» EXERCISE GOAL: Report all lines in the records that hold the string "לעבור".
◇ ◇ ◇ ◇
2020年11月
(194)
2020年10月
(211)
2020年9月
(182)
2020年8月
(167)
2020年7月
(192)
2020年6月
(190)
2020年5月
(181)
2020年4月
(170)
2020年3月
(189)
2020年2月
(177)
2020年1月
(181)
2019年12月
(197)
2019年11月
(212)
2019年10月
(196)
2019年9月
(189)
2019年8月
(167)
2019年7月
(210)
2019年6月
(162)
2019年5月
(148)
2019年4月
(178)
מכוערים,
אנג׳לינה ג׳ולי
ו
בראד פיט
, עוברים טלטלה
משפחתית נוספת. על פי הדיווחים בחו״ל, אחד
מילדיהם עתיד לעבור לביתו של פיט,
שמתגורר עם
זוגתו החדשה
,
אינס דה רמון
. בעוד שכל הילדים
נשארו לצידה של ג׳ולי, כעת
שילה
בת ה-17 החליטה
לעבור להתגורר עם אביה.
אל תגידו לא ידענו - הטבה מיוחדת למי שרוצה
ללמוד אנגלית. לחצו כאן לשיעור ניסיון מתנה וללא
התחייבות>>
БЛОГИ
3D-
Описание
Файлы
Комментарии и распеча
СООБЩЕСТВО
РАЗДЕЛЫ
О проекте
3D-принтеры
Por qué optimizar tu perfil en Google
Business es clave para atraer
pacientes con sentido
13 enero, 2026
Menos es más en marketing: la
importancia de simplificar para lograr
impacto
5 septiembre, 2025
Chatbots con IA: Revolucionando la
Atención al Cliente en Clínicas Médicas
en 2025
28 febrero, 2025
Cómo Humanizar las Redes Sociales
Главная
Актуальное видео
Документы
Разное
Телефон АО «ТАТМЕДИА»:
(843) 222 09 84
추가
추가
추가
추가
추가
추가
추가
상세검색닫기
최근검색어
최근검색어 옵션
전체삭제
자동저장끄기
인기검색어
◇ ◇ ◇ ◇
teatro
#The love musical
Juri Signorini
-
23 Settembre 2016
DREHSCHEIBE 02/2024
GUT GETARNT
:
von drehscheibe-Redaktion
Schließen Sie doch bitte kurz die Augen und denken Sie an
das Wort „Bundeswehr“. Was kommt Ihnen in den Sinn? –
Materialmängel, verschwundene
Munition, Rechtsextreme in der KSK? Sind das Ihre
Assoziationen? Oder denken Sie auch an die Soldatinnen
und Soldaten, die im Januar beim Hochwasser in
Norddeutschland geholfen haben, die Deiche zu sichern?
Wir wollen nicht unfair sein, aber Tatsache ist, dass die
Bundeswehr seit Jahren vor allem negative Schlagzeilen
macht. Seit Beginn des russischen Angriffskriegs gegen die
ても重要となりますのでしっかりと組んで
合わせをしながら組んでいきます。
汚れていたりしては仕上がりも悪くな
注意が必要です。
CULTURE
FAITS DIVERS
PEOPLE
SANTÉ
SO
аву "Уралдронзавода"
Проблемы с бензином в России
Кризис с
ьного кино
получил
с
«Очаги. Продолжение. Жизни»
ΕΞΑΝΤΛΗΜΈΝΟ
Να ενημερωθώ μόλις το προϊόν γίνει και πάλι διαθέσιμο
◇ ◇ ◇ ◇
» WRITTEN SOLUTION:
מילדיהם עתיד לעבור לביתו של פיט,
לעבור להתגורר עם אביה.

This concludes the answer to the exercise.